But new research suggests the hobbit, or LB1, was not a small-brained relative of Homo erecutus nor "the most important find in human evolution for 100 years" -- but simply the remains a Homo sapien whose development was stunted by Down syndrome.
Although several specimens were initially unearthed during the discovery inside the Liang Bua Cave, only one had a complete cranium. Because the cranium -- as well as a pair of shortened thighbones -- were so small, scientists theorized the remains were evidence of a lineage of early humans different from the small people already established to have evolved on the islands of the South Pacific.
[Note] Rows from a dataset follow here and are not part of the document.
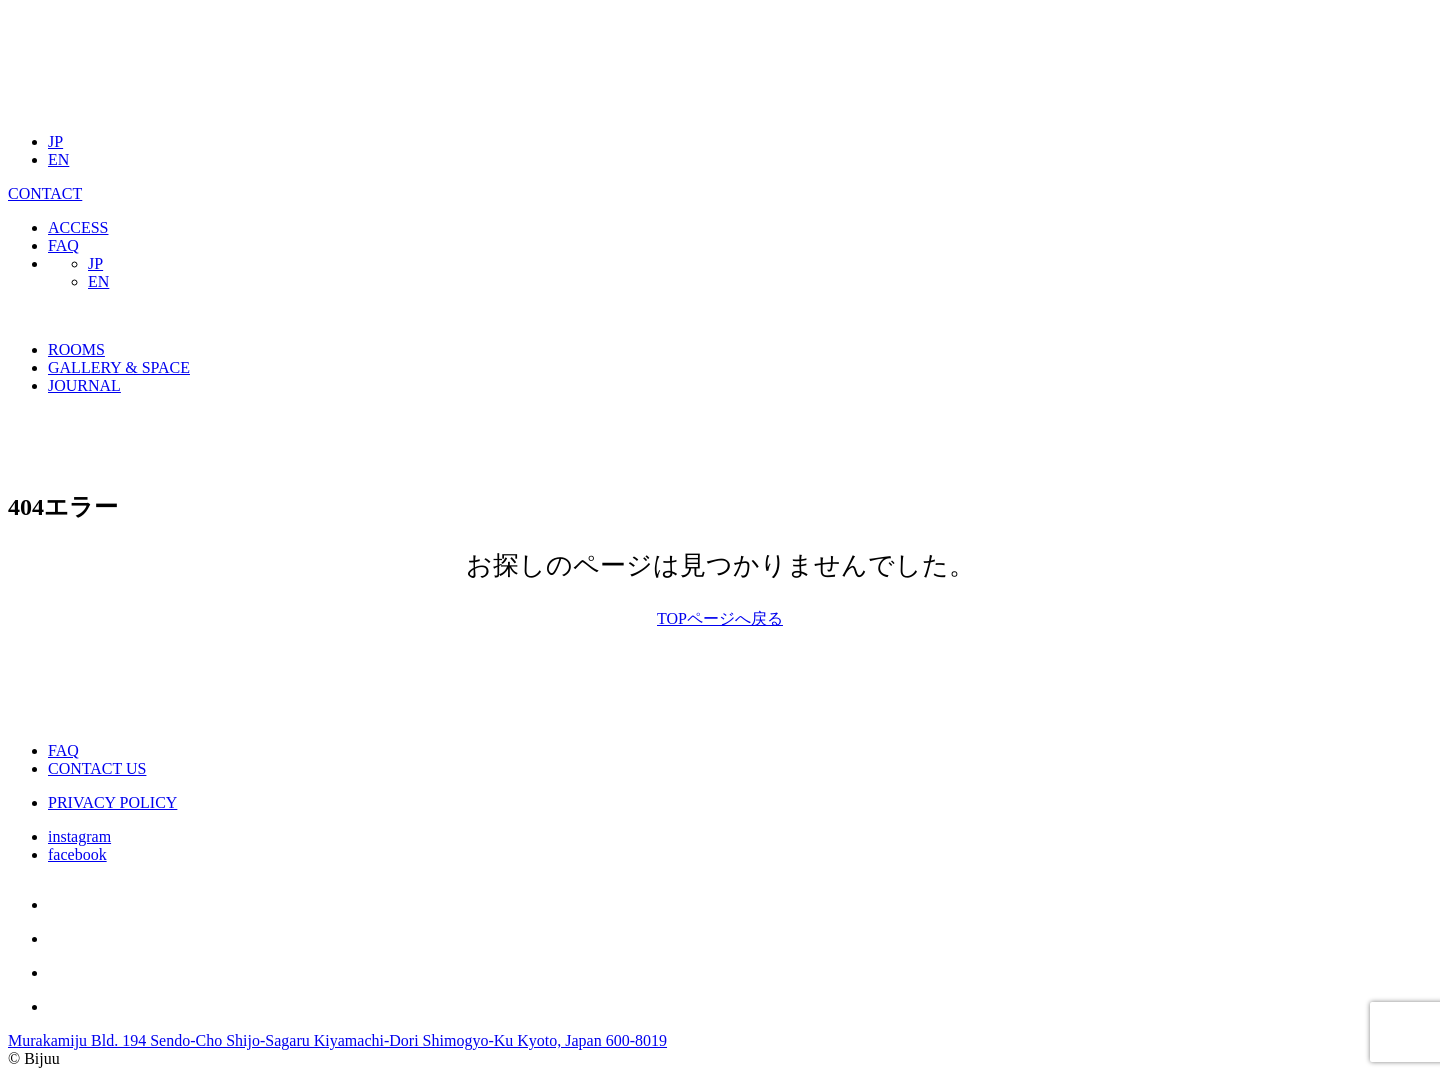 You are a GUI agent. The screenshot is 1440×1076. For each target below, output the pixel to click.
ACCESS (78, 227)
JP (55, 141)
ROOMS (76, 349)
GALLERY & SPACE (119, 367)
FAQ (63, 245)
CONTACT (45, 193)
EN (58, 159)
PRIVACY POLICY (112, 802)
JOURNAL (84, 385)
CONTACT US (97, 768)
But a new, more accurate measurement of that cranium suggests it was not quite as small as scientists first claimed -- one of many factors that has cast doubt on the notion of the hobbit as a new species.
"The difference is significant, and the revised figure falls in the range predicted for a modern human with Down syndrome from the same geographic region," explained Robert B. Eckhardt, a professor of developmental genetics and evolution at Penn State.
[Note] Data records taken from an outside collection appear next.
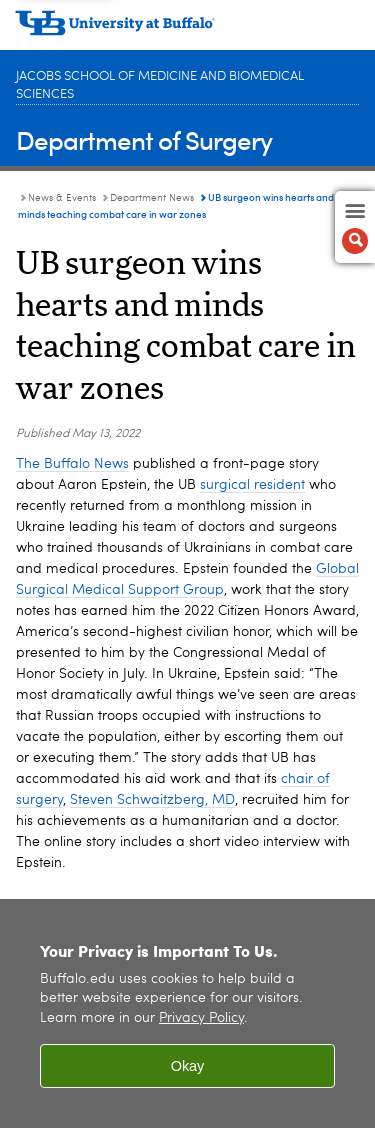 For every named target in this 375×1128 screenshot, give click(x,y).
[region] (187, 1013)
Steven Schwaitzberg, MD (152, 800)
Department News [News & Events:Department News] (152, 198)
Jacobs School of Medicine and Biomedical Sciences (160, 85)
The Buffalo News (72, 464)
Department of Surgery (144, 139)
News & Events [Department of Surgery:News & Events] (62, 198)
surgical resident (252, 485)
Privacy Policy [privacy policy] (201, 1018)
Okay (188, 1066) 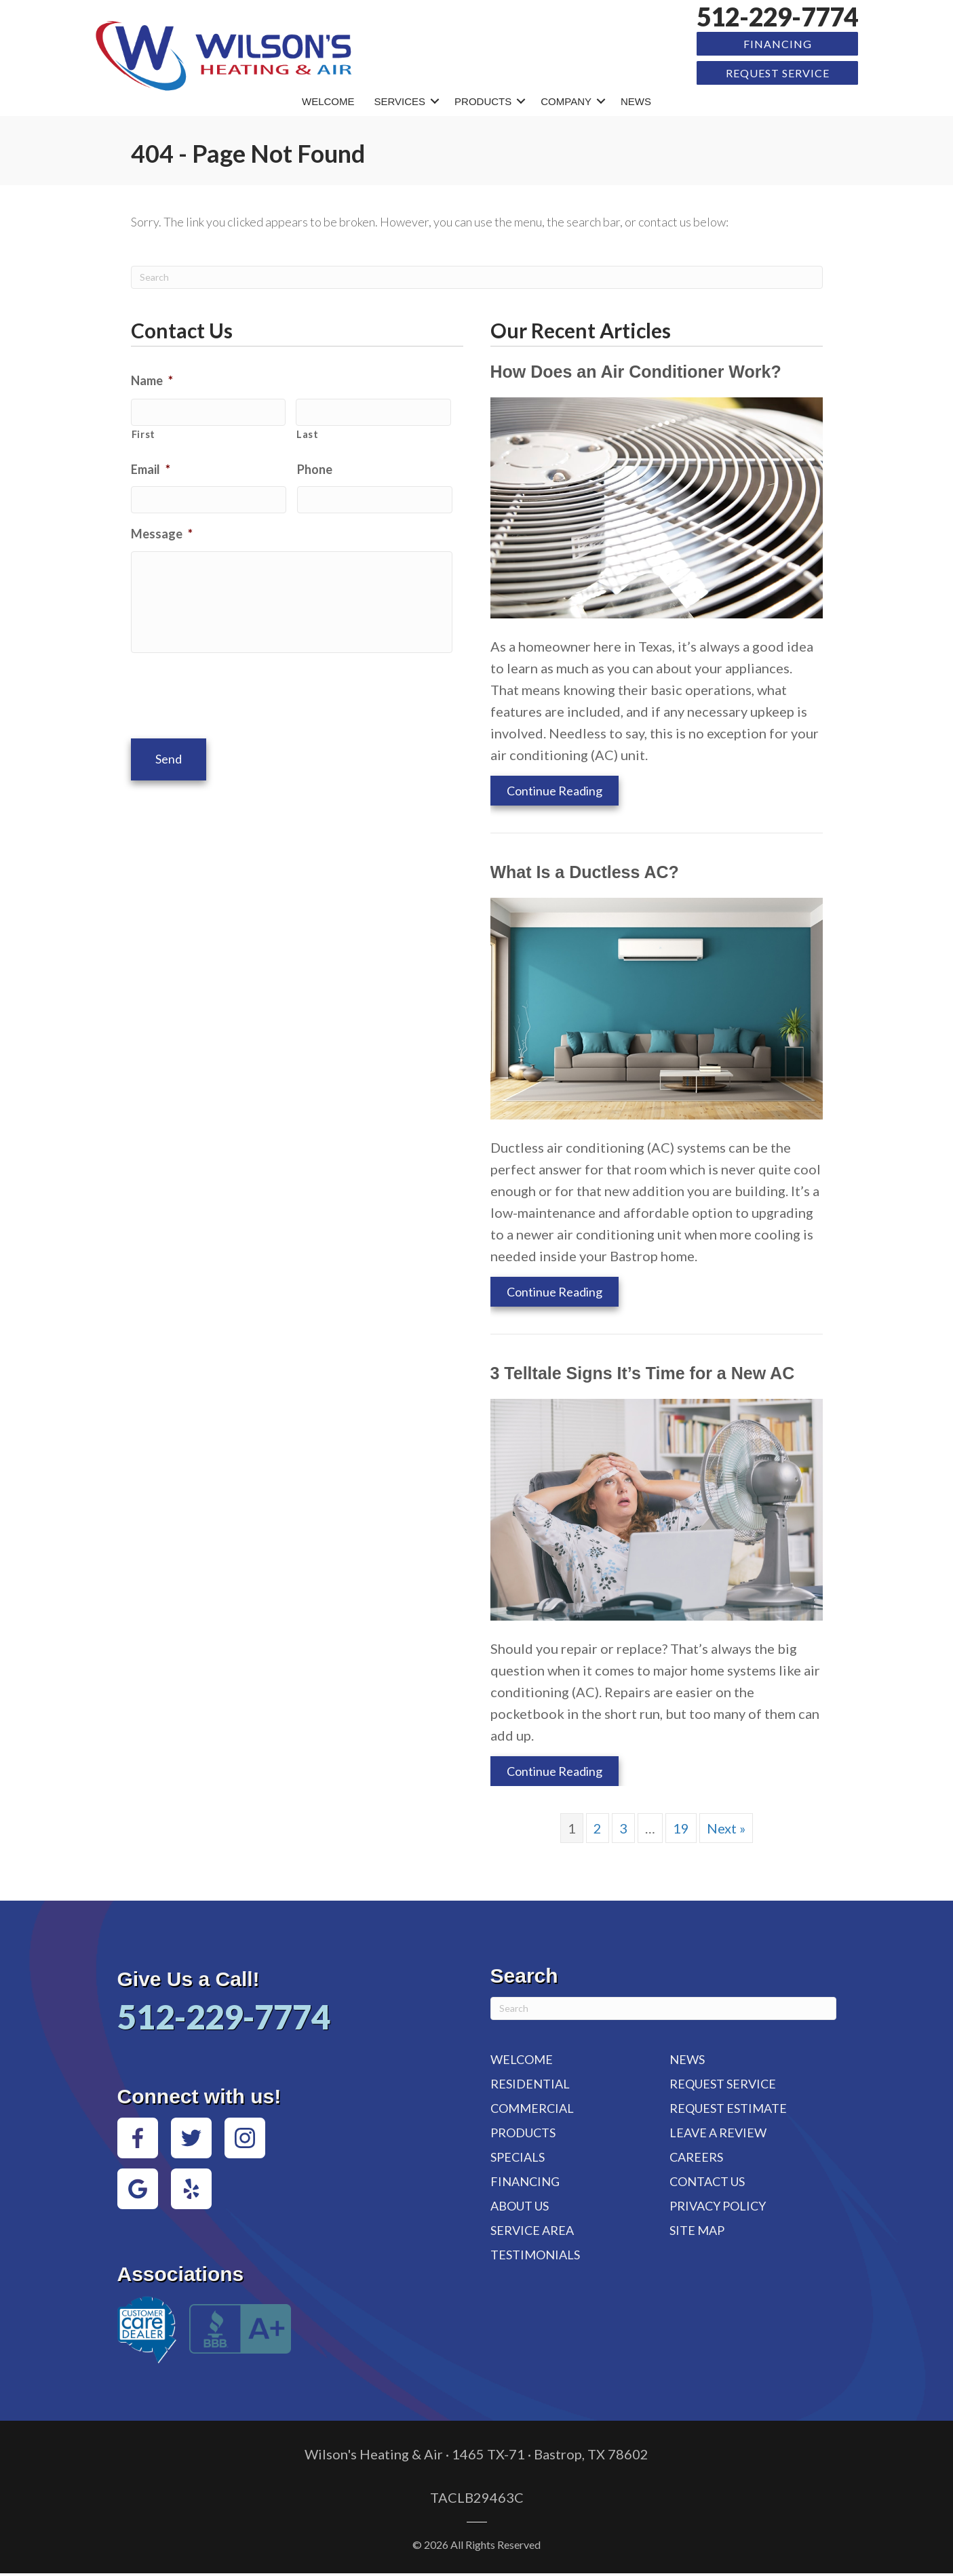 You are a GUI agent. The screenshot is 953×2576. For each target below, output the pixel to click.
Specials (517, 2154)
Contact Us (707, 2179)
With proof the skull and shortened thighbones were evidence of an abnormality and not unrealized genetic diversity, scientists concluded the rest of the bones belonged to a lineage of "small people" from the region.
The new research is actually two studies, both by international teams of scientists. Together, the studies are detailed in the latest edition of the journal PNAS.
"The Liang Bua Cave skeletal remains demonstrate the existence on Flores, Indonesia, of a small-bodied Australomelanesian population that conforms with its regional and temporal provenance," researchers explained in one of the two papers. "Against this background, the abundant pathological signs that mark cranial and postcranial morphology of the LB1 individual establish a very high probability of that specimen manifesting DS."
Furthermore, the scientists say, abnormalities were present in only one of the specimens found, further weakening claims of a new species.
"This work is not presented in the form of a fanciful story," Eckhardt said, "but to test a hypothesis: Are the skeletons from Liang Bua cave sufficiently unusual to require invention of a new human species?"
"Our reanalysis shows that they are not," he concluded.